Take Back the Night brought together survivors of sexual assault to shed light on a dark matter.

Take Back the Night had its annual event Nov. 7.

History assistant professor Joel Lewis has been involved with Take Back the Night for almost twenty years. Take Back the Night started in 1973 in Belgium. Belgian women were attacked on the streets at night. Take Back the Night was their way of fighting against sexual violence. Since then, it’s become an international movement.

DSU’s Take Back the Night consisted of two poets, a folk singer, a candlelight vigil and representatives from the Dove Center and the Health and Wellness Center. The night concluded with a private meeting called Speak Out where survivors talked about their experiences with sexual assault.

Community member Skye Warburton performed an excerpt from “The Vagina Monologues” by Eve Ensler.

“It’s basically about, it’s quite brutal actually, a woman who gets gang raped and abused by a bunch of soldiers,” Warburton said.

“Utah, in terms of sexual assault, has some of the highest statistics in the nation,” Lewis said. “The national average of a woman being a victim of sexual assault by the age 18 is one in four. Utah is one in three.”

According to the Utah Department of Health Rape and Sexual Assault section, a 2007 Utah survey said one in three Utah women will experience some form of sexual violence during their lives.

Lewis said the reason he believes Utah is statistically high is because of the silence around the subject.

“I think it’s because in Utah… people are very uncomfortable talking about sex or sexuality,” Lewis said. “In particular, most aspects of sexual violence are typically happening within the family unit. People are afraid to come forward (and) to talk about it.”

Lewis said he wants people who come to the event, who have not experienced sexual assault, to become aware of how prevalent it is in their community.                              

Lewis said he wants the people who have been involved with sexual assault to know they’re not alone and to feel empowered.

Warburton said sexual abuse needs awareness.

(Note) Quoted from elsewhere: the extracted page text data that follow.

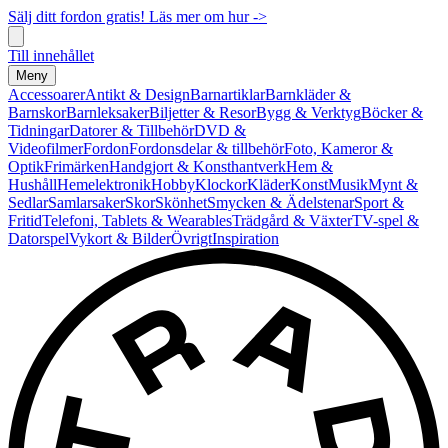
Sälj ditt fordon gratis! Läs mer om hur ->
Till innehållet
Meny
Accessoarer
Antikt & Design
Barnartiklar
Barnkläder &
Barnskor
Barnleksaker
Biljetter & Resor
Bygg & Verktyg
Böcker &
Tidningar
Datorer & Tillbehör
DVD &
Videofilmer
Fordon
Fordonsdelar & tillbehör
Foto, Kameror &
Optik
Frimärken
Handgjort & Konsthantverk
Hem &
Hushåll
Hemelektronik
Hobby
Klockor
Kläder
Konst
Musik
Mynt &
Sedlar
Samlarsaker
Skor
Skönhet
Smycken & Ädelstenar
Sport &
Fritid
Telefoni, Tablets & Wearables
Trädgård & Växter
TV-spel &
Datorspel
Vykort & Bilder
Övrigt
Inspiration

“So many people I know have been sexually abused, so I feel like it’s important to get the awareness out there,” Warburton said. “There are other people out there. The speak out part is my favorite one. Everyone tells their stories. It’s a load off their chest, really. People have so much guilt wrapped up in it. It’s nice to get it out there.”

Candice Gary, a sophomore biology major from Salt Lake City, said she was disappointed Utah’s statistics were higher than other states. 

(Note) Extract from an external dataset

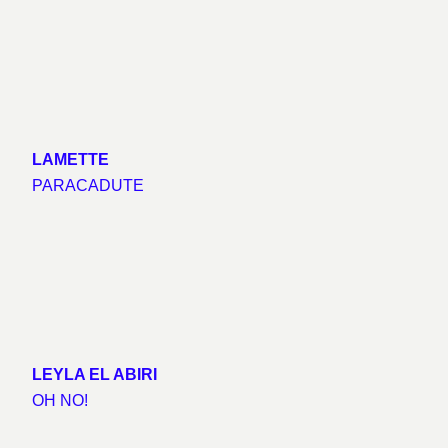
LAMETTE
PARACADUTE
LEYLA EL ABIRI
OH NO!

Gary said almost all females she knows have been sexually assaulted in some way.

Lewis said the main problem is silence.

“The problem with not talking about things openly is, No. 1, people who have gone through these things don’t have the opportunity to realize there are others out there…,” Lewis said. “No. 2 those who perpetrate these acts of violence feel a sense of security when communities are silent.”